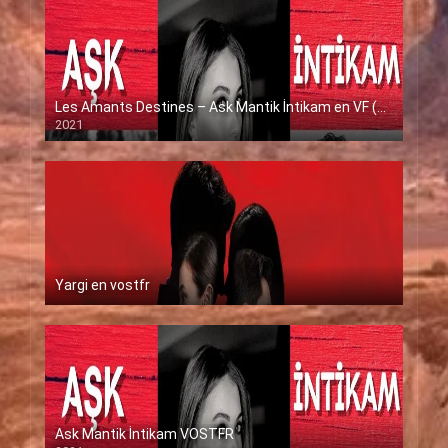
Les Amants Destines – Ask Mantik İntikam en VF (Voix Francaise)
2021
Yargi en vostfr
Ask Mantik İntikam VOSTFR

^^^^^^^^^^^^^^^^

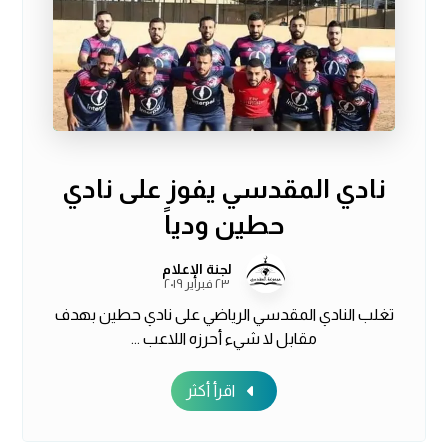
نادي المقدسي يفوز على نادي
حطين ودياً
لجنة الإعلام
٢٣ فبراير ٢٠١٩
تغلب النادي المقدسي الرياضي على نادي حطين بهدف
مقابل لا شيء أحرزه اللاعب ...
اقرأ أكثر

^^^^^^^^^^^^^^^^

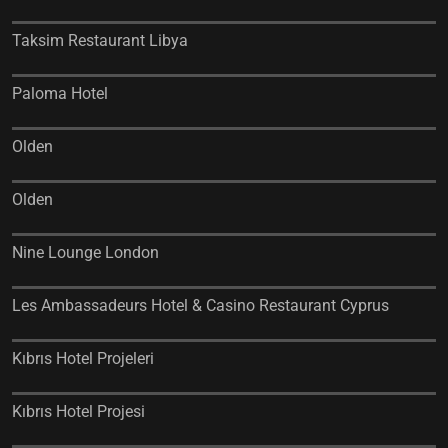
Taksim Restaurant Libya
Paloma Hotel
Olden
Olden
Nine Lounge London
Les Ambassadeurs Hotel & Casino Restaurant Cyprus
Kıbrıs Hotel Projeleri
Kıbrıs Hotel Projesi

^^^^^^^^^^^^^^^^

The reply should hold only the lines of the listing above starting at the line containing "Les Amants Destines" and ending at the line containing "Ask Mantik İntikam VOSTFR", exactly as written.

Les Amants Destines – Ask Mantik İntikam en VF (Voix Francaise)
2021
Yargi en vostfr
Ask Mantik İntikam VOSTFR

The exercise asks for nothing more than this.